(Saved data entries)
====
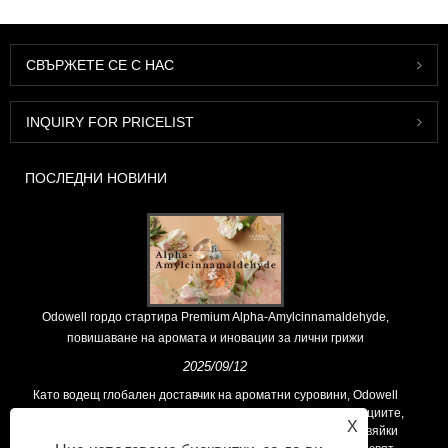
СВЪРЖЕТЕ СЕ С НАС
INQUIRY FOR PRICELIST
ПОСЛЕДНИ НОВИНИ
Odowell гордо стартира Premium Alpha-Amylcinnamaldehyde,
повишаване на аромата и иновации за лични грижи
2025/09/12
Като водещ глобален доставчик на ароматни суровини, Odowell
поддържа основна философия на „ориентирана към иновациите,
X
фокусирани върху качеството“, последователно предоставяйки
====
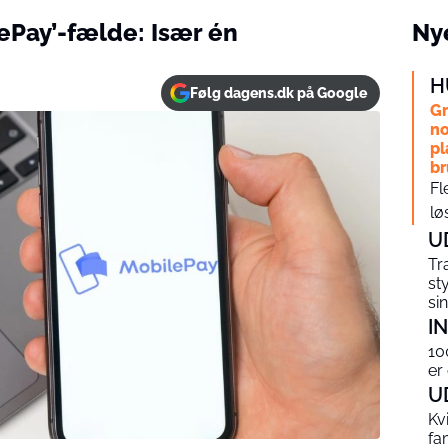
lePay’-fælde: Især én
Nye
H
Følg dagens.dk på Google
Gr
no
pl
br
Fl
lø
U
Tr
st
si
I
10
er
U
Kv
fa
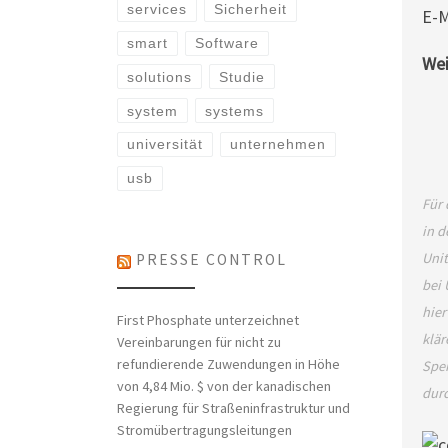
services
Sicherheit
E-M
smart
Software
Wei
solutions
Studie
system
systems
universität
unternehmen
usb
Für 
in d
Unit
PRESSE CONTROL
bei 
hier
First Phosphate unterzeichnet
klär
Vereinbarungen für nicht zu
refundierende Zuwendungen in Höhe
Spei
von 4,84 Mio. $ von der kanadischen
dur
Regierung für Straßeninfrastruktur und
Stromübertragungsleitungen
====
• _AIM OF THE TASK_
Copy the lines that hold the word "Odowell". Take them from the records above.

• _EXERCISE SOLUTION_
Odowell гордо стартира Premium Alpha-Amylcinnamaldehyde,
Като водещ глобален доставчик на ароматни суровини, Odowell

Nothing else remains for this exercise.